Tihomir Asparouhov posted on Wednesday, November 25, 2015 - 10:34 am

Sampling weights looks reasonable.

Samuli Helle posted on Wednesday, December 09, 2015 - 4:22 am

Thanks Tihomir! Should the calculation of sampling weights take missing data patterns across strata into account?

Tihomir Asparouhov posted on Wednesday, December 09, 2015 - 3:40 pm

No. Just code the missing values in the usual Mplus style, i.e., code the missing values in the data as 999 and use this option "missing = all(999);" in the variable command.

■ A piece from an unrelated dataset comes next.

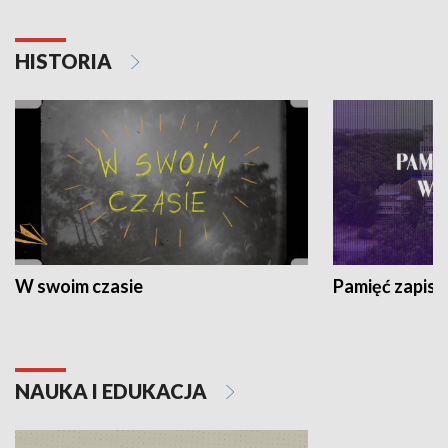
HISTORIA
W swoim czasie
Pamięć zapisa
NAUKA I EDUKACJA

Samuli Helle posted on Wednesday, December 09, 2015 - 10:43 pm

Ok, Thanks a lot!

Frank Reichert posted on Wednesday, February 24, 2016 - 8:09 pm

Hello, I am wondering which weighting/scaling method I should use in two- and three-level analysis. I have data that were collected through a two-stage stratified cluster sampling procedure (students nested in schools). My database provides a final student weight, which is the product of a student weight and a school weight (but I cannot get access to these two components).

I know that the school weight was computed as the product of the inverse of the probability of selection of the school and the school non-response adjustment. The student weight was calculated as the product of the inverse of the probability of selection of the student from the sampled school and the student level non-response adjustment.

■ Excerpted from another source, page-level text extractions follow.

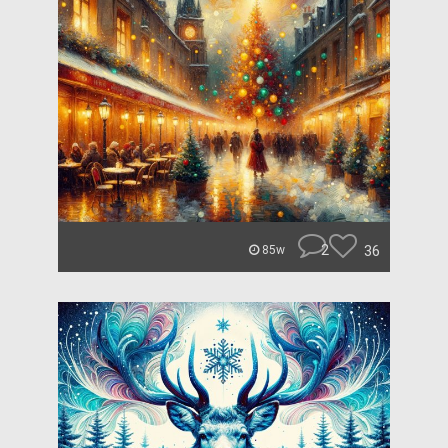
2
36
85w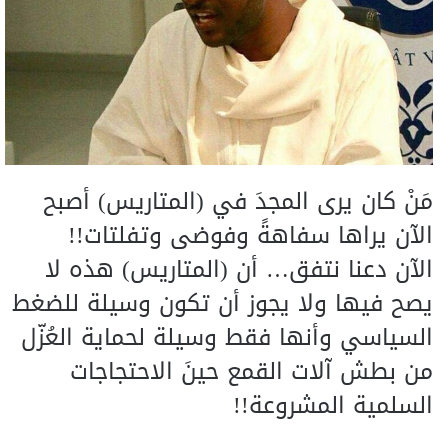
مَنْ كان يرى المجدَ في (المتاريس) أصبح
الآن يراها سفاهةً وفوضى وتفلتات!!
الآن دعنا نتفق… أن (المتاريس) هذه لا
يصح فيها ولا يجوز أن تكون وسيلة للضغط
السياسي وأنها فقط وسيلة لحماية العُزّل
من بطش آلات القمع حينَ الاحتجاجات
السلمية المشروعة!!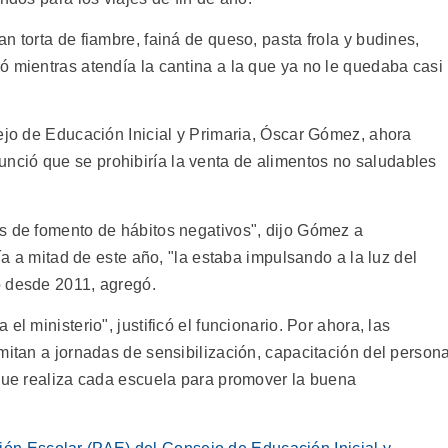
n torta de fiambre, fainá de queso, pasta frola y budines,
ó mientras atendía la cantina a la que ya no le quedaba casi
sejo de Educación Inicial y Primaria, Óscar Gómez, ahora
nunció que se prohibiría la venta de alimentos no saludables
s de fomento de hábitos negativos", dijo Gómez a
ría a mitad de este año, "la estaba impulsando a la luz del
o desde 2011, agregó.
l ministerio", justificó el funcionario. Por ahora, las
mitan a jornadas de sensibilización, capacitación del persona
 que realiza cada escuela para promover la buena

Now since I have only their products, is it reasonable to use this product as a weight in multilevel analysis? And if so, is unscaled the appropriate scaling method?

I would be happy for any recommendation on this.

Tihomir Asparouhov posted on Thursday, February 25, 2016 - 9:50 am

The product weight is designed for single level analysis so consider using type=complex instead of type=twolevel analysis if you can not obtain separately the within and the between level weights.

If you want to use type=twolevel and you can not obtain the within and between level weights separately your best bet would be to specify the product weight as a within level weight (weight=) and use Mplus default scaling method (so don not specify a scaling= command). This approach takes care of student level weighting but not the school level weighting.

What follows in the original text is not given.